I scroll through the messages and laugh.
“What’s so funny?” Jackson asks, his eyes sliding over to the phone resting in my palm, and, for reasons I can hardly even understand, I slip my phone into my pocket so Jackson can’t see it.
“Nothing,” I say, just as I see a blur out of the corner of my eye. And then someone’s arm is being looped through mine, and I’m looking up at Petra.
But her eyes aren’t on me; they’re on Jackson.
“If I could just steal my study partner,” she says to him with a tight smile on her face.
For a second, Jackson looks a little stricken, but then he stops walking, an
d like she’s on a mission, Petra keeps moving.
“You’re not doing a great job avoiding your ex,” she says once we’ve moved far enough away that I know Jackson can’t hear us, and between her words and her arm through mine, I feel like I’ve been swept into another dimension. As far as I can remember, this is the first time that Petra has ever touched me, and looking down at her arm hooked through mine, I wonder how I ended up here.
OLIVER
WHEN WE WALK into the A.A. meeting, I’m expecting people like my dad, middle-age men who look hopeless and rundown, but the room is full of people of all ages and genders. There are even people my age.
A nice woman in a sweater-vest takes the podium at the front of the room and smiles. “Welcome, everyone. It’s so nice to see you here. Hello to all our familiar faces and hello, also, to our new ones. There’s a few of you.” Her gaze lands on us, and I glance around to see if maybe someone else is here for the first time and making it obvious. Everyone is looking at us.
“I’d love to hear from some people today. Is there anyone who has a story to tell? Has it been a good week or a difficult one?”

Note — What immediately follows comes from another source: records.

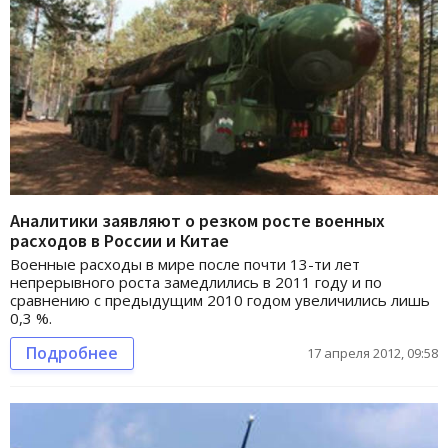
Аналитики заявляют о резком росте военных
расходов в России и Китае
Военные расходы в мире после почти 13-ти лет
непрерывного роста замедлились в 2011 году и по
сравнению с предыдущим 2010 годом увеличились лишь
0,3 %.
Подробнее
17 апреля 2012, 09:58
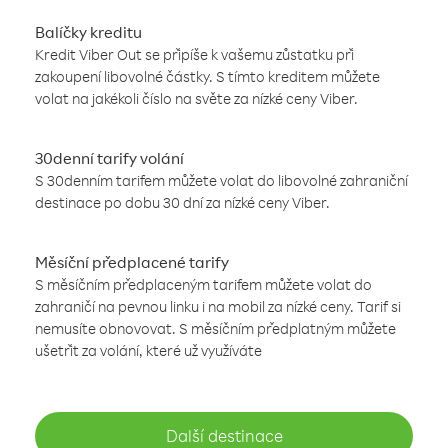
Balíčky kreditu
Kredit Viber Out se připíše k vašemu zůstatku při
zakoupení libovolné částky. S tímto kreditem můžete
volat na jakékoli číslo na světe za nízké ceny Viber.
30denní tarify volání
S 30denním tarifem můžete volat do libovolné zahraniční
destinace po dobu 30 dní za nízké ceny Viber.
Měsíční předplacené tarify
S měsíčním předplaceným tarifem můžete volat do
zahraničí na pevnou linku i na mobil za nízké ceny. Tarif si
nemusíte obnovovat. S měsíčním předplatným můžete
ušetřit za volání, které už využíváte
Další destinace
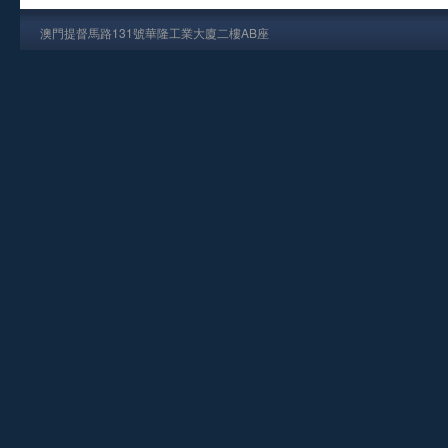
澳門提督馬路131號華隆工業大廈二樓AB座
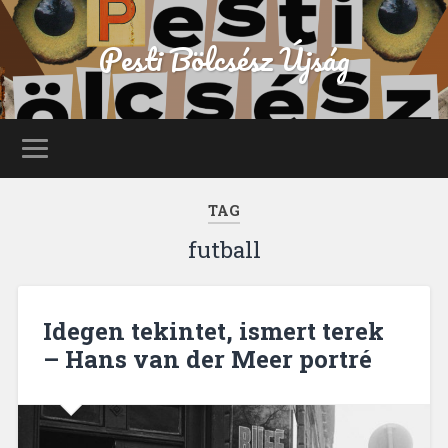
Pesti Bölcsész Újság
TAG
futball
Idegen tekintet, ismert terek
– Hans van der Meer portré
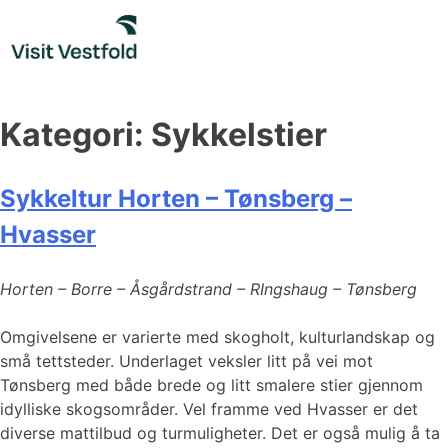
Skip
to
content
Kategori:
Sykkelstier
Sykkeltur Horten – Tønsberg –
Hvasser
Horten – Borre – Åsgårdstrand – RIngshaug – Tønsberg
Omgivelsene er varierte med skogholt, kulturlandskap og
små tettsteder. Underlaget veksler litt på vei mot
Tønsberg med både brede og litt smalere stier gjennom
idylliske skogsområder. Vel framme ved Hvasser er det
diverse mattilbud og turmuligheter. Det er også mulig å ta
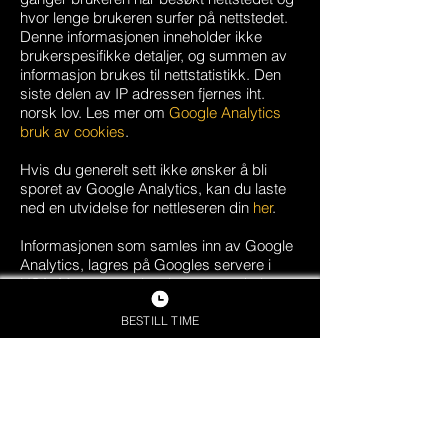
hvor lenge brukeren surfer på nettstedet.
Denne informasjonen inneholder ikke
brukerspesifikke detaljer, og summen av
informasjon brukes til nettstatistikk. Den
siste delen av IP adressen fjernes iht.
norsk lov. Les mer om
Google Analytics
bruk av cookies
.
Hvis du generelt sett ikke ønsker å bli
sporet av Google Analytics, kan du laste
ned en utvidelse for nettleseren din
her
.
Informasjonen som samles inn av Google
Analytics, lagres på Googles servere i
USA. Mottatte opplysninger er underlagt
Googles retningslinjer for personvern
.
BESTILL TIME
Administrering av
informasjonskapsler
Du kan lese mer om hvordan du stiller inn
nettleseren din for å administrere
informasjonskapsler
her
.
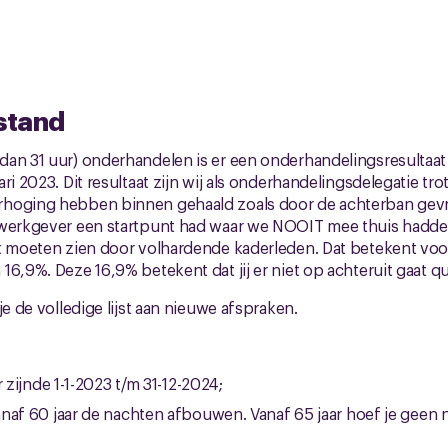
 stand
an 31 uur) onderhandelen is er een onderhandelingsresultaat
ri 2023. Dit resultaat zijn wij als onderhandelingsdelegatie trot
hoging hebben binnen gehaald zoals door de achterban gevr
t werkgever een startpunt had waar we NOOIT mee thuis had
ft moeten zien door volhardende kaderleden. Dat betekent vo
16,9%. Deze 16,9% betekent dat jij er niet op achteruit gaat q
je de volledige lijst aan nieuwe afspraken.
r zijnde 1-1-2023 t/m 31-12-2024;
naf 60 jaar de nachten afbouwen. Vanaf 65 jaar hoef je geen 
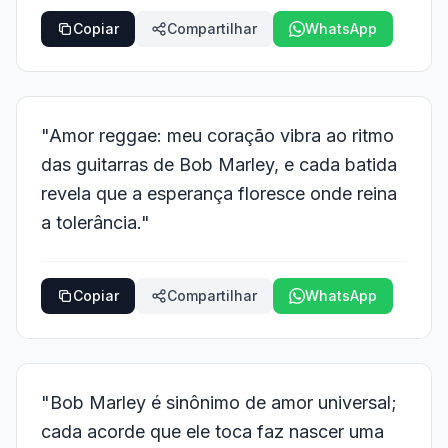
Copiar
Compartilhar
WhatsApp
"Amor reggae: meu coração vibra ao ritmo
das guitarras de Bob Marley, e cada batida
revela que a esperança floresce onde reina
a tolerância."
Copiar
Compartilhar
WhatsApp
"Bob Marley é sinônimo de amor universal;
cada acorde que ele toca faz nascer uma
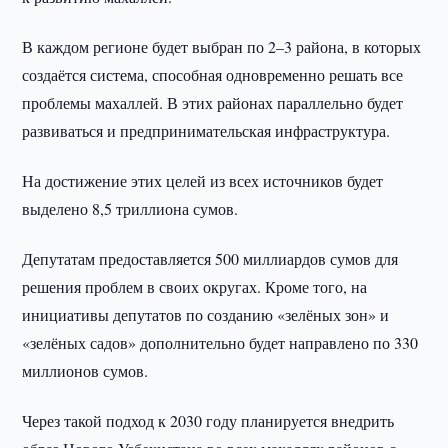
В каждом регионе будет выбран по 2–3 района, в которых
создаётся система, способная одновременно решать все
проблемы махаллей. В этих районах параллельно будет
развиваться и предпринимательская инфраструктура.
На достижение этих целей из всех источников будет
выделено 8,5 триллиона сумов.
Депутатам предоставляется 500 миллиардов сумов для
решения проблем в своих округах. Кроме того, на
инициативы депутатов по созданию «зелёных зон» и
«зелёных садов» дополнительно будет направлено по 330
миллионов сумов.
Через такой подход к 2030 году планируется внедрить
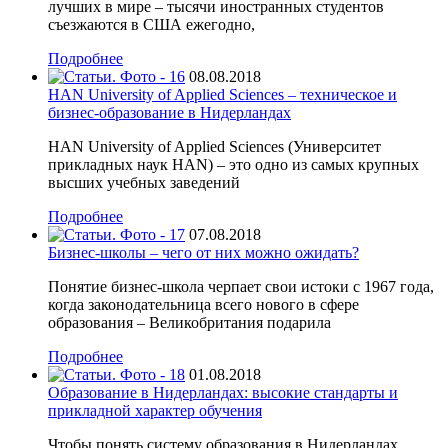
лучших в мире – тысячи иностранных студентов
съезжаются в США ежегодно,
Подробнее
08.08.2018
HAN University of Applied Sciences – техническое и
бизнес-образование в Нидерландах
HAN University of Applied Sciences (Университет
прикладных наук HAN) – это одно из самых крупных
высших учебных заведений
Подробнее
07.08.2018
Бизнес-школы – чего от них можно ожидать?
Понятие бизнес-школа черпает свои истоки с 1967 года,
когда законодательница всего нового в сфере
образования – Великобритания подарила
Подробнее
01.08.2018
Образование в Нидерландах: высокие стандарты и
прикладной характер обучения
Чтобы понять систему образования в Нидерландах,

We sit in silence for a moment but then someone volunteers, stepping up to the podium to tell us she had a drink this week with a friend but didn’t relapse. Another goes after her to say that he’s made it exactly three months and feels better than ever.
I’m not sure how long this is supposed to go on, having never been to an Alcoholics Anonymous meeting before, but a glance at the clock tells me it’s been forty-five minutes—forty-five minutes of stories, some of them triumphant, some of them not so much.
The woman in the sweater-vest makes her way to the podium and smiles out at everyone. “My name is Pam. Most of you know me. I started drinking just after my son was born, and I didn’t stop even after I got pregnant with my middle daughter and then my youngest daughter. I started with the excuses: I was stressed from work, one glass a day was good for my health, and next thing I knew, I was waking up in bed with someone I didn’t know in the middle of the night, still drunk, only to find that I’d left my kids at home, alone. I’ve been sober now for seven years.”